The Role Of Spirituality in Coping for Hospice Patients

Christina M. Puchalski, MD, MS.

Patients who are spiritual may utilize their beliefs in coping with illness, pain, and life stresses. Some studies indicate that those who are spiritual tend to have a more positive outlook and a better quality of life. For example, patients with advanced cancer who found comfort from their religious and spiritual beliefs were more satisfied with their lives, were happier, and had less pain (1).

Spirituality is an essential part of the “existential domain” measured in quality-of-life scores. Positive reports on those measures—a meaningful personal existence, fulfillment of life goals, and a feeling that life to that point had been worthwhile— correlated with a good quality of life for patients with advanced disease (2)
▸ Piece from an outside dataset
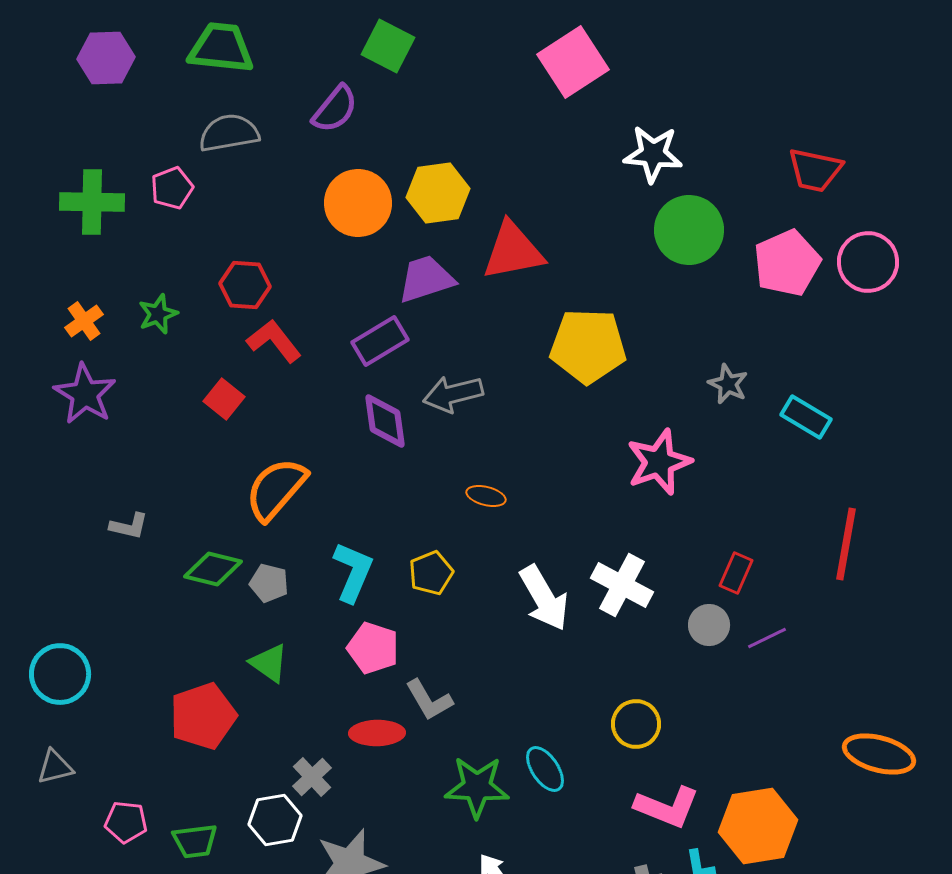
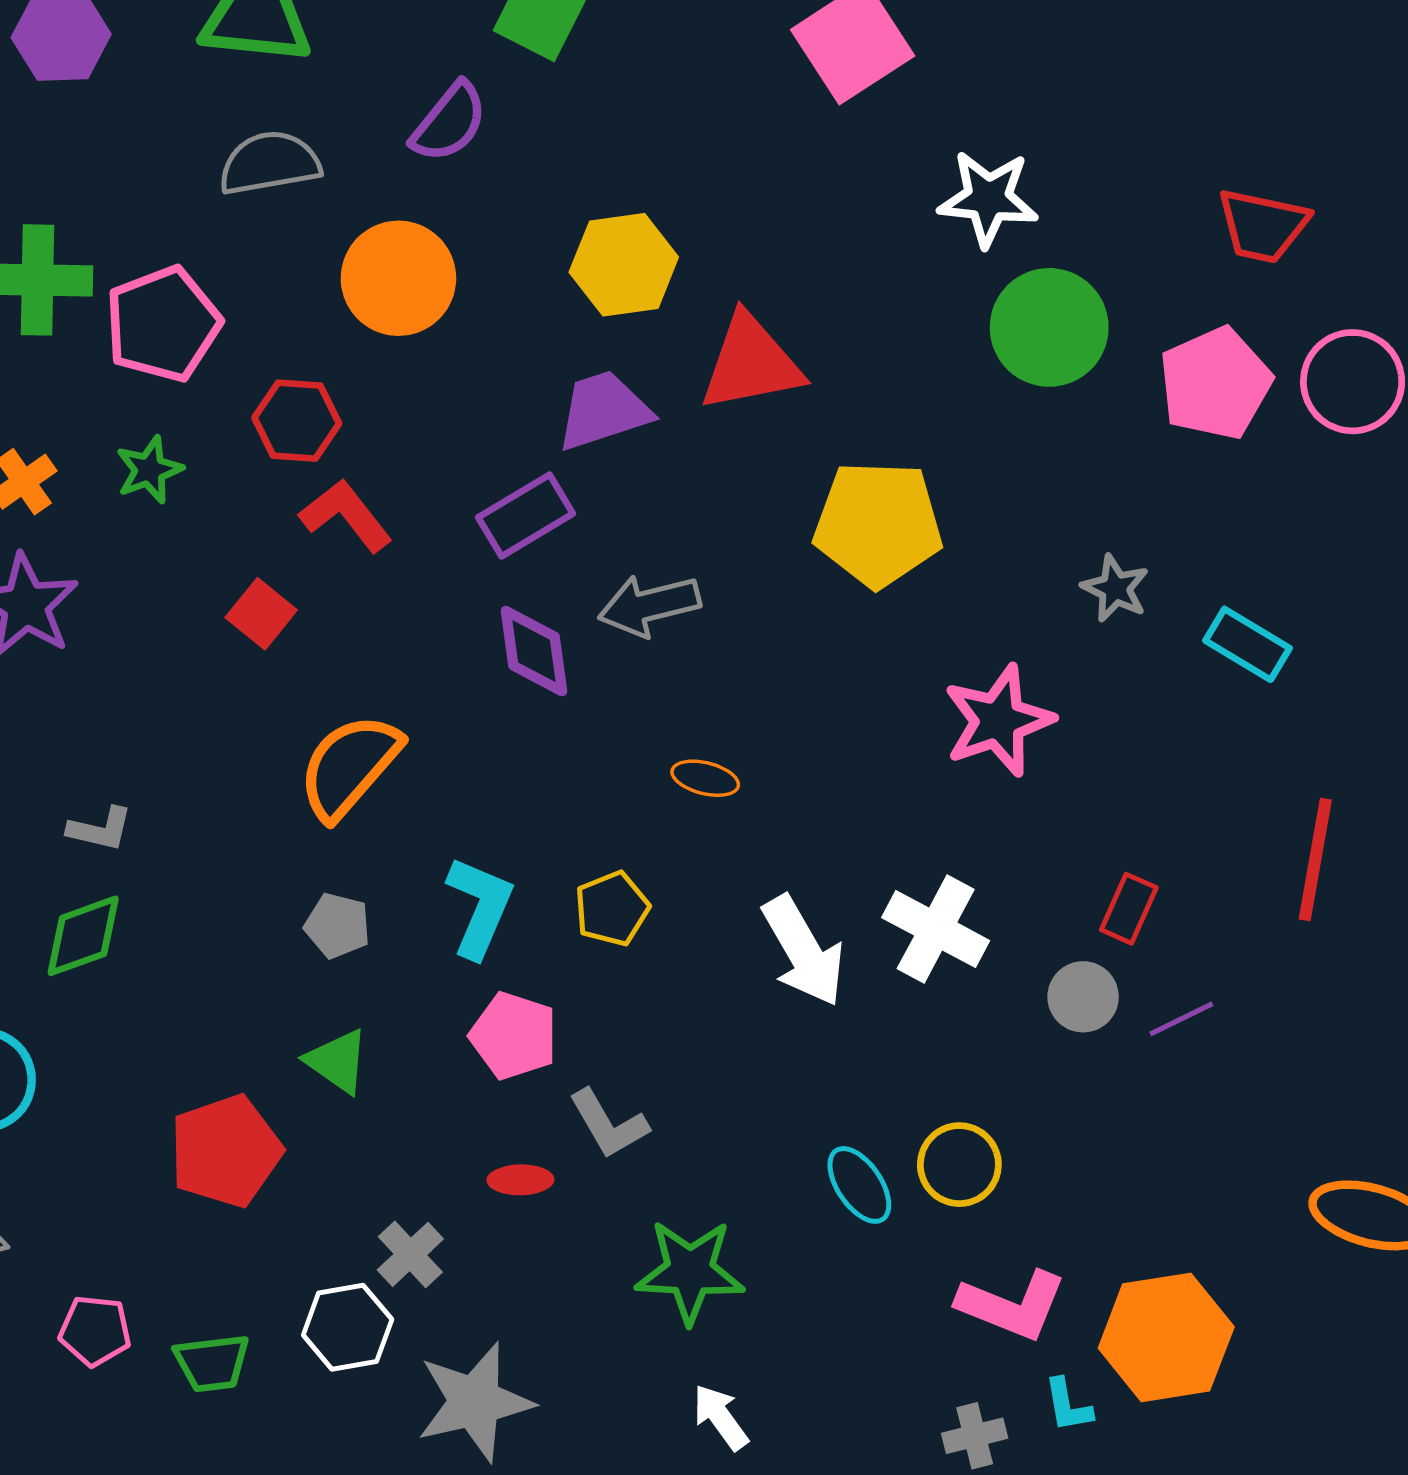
pink pentagon: (172, 188) -> (163, 324), moved, size x1.6
orange circle: (358, 203) -> (398, 278), moved
green diamond: (213, 569) -> (83, 936), moved, turned -34
red ellipse: (377, 733) -> (520, 1180), size x0.7
cyan ellipse: (545, 769) -> (859, 1185), moved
Some studies have also looked at the role of spirituality regarding pain. One study showed that spiritual well-being was related to the ability to enjoy life even in the midst of symptoms, including pain. This suggests that spirituality may be an important clinical target (3). Results of a pain questionnaire distributed by the American Pain Society to hospitalized patients showed that personal prayer was the most commonly used non drug method of controlling pain: 76% of the patients made use of it (4).
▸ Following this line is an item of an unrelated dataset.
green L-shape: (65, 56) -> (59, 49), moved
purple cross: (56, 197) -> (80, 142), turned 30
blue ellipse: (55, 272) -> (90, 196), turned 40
In this study, prayer as a method of pain management was used more frequently than intravenous pain medication (66%), pain injections (62%), relaxation (33%), touch (19%), and massage (9%). Pain medication is very important and should be used, but it is worthwhile to consider other ways to deal with pain as well.

Spiritual beliefs can help patients cope with disease and face death. When asked what helped them cope with their gynecologic cancer, 93% of 108 women cited spiritual beliefs. In addition, 75% of these patients stated that religion had a significant place in their lives, and 49% said they had become more spiritual after their diagnosis (5). Among 90 HIV-positive patients, those who were spiritually active had less fear of death and less guilt (6).
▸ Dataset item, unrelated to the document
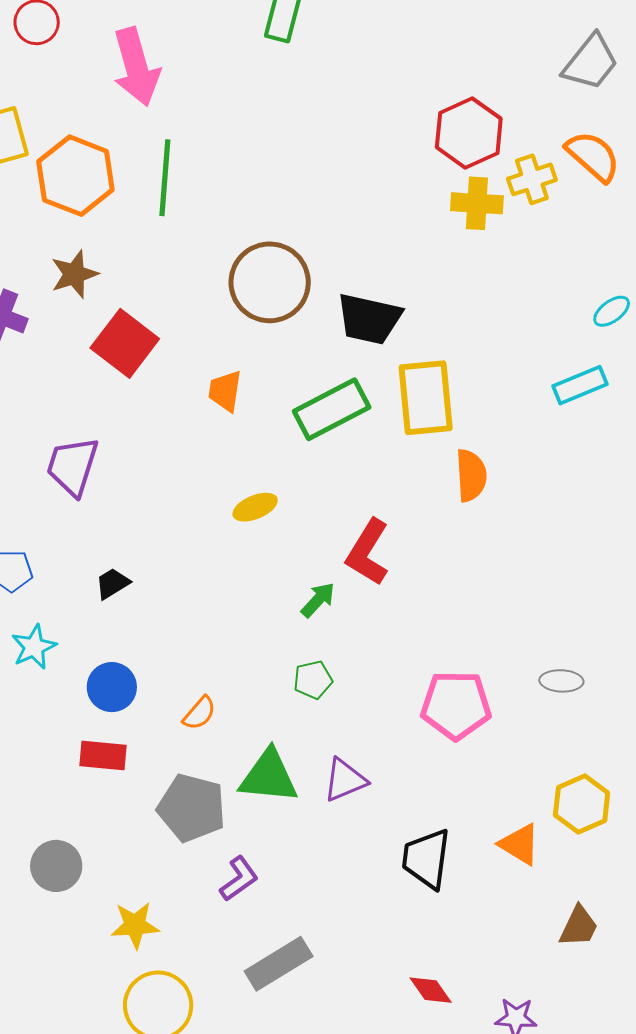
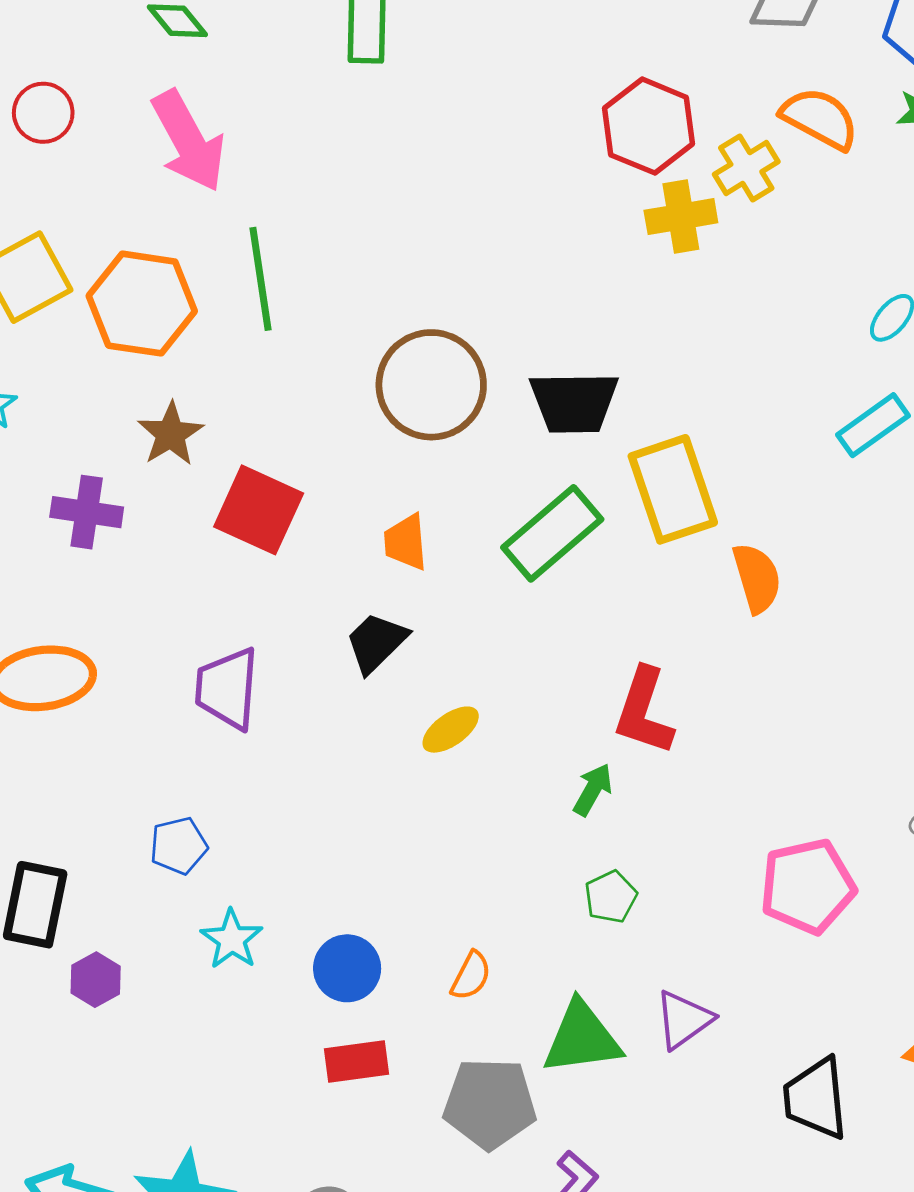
yellow ellipse: (255, 507) -> (451, 730), moved
black trapezoid: (113, 583) -> (376, 643), moved, size x1.4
A random Gallup poll asked people what concerns they would have if they were dying. Their top issues were finding companionship and spiritual comfort—chosen over such things as advance directives, economic/financial concerns, and social concerns.

Those who were surveyed cited several spiritual reassurances that would give them comfort. The most common spiritual reassurances cited were beliefs that they would be in the loving presence of God or a higher power, that death was not the end but a passage, and that they would live on through their children and descendants (7).

Bereavement is one of life’s greatest stresses. A study of 145 parents whose children had died of cancer found that 80% received comfort from their religious beliefs 1 year after their child’s death. Those parents had better physiologic and emotional adjustment. In addition, 40% of those parents reported a strengthening of their own religious commitment over the course of the year prior to their child’s death (8).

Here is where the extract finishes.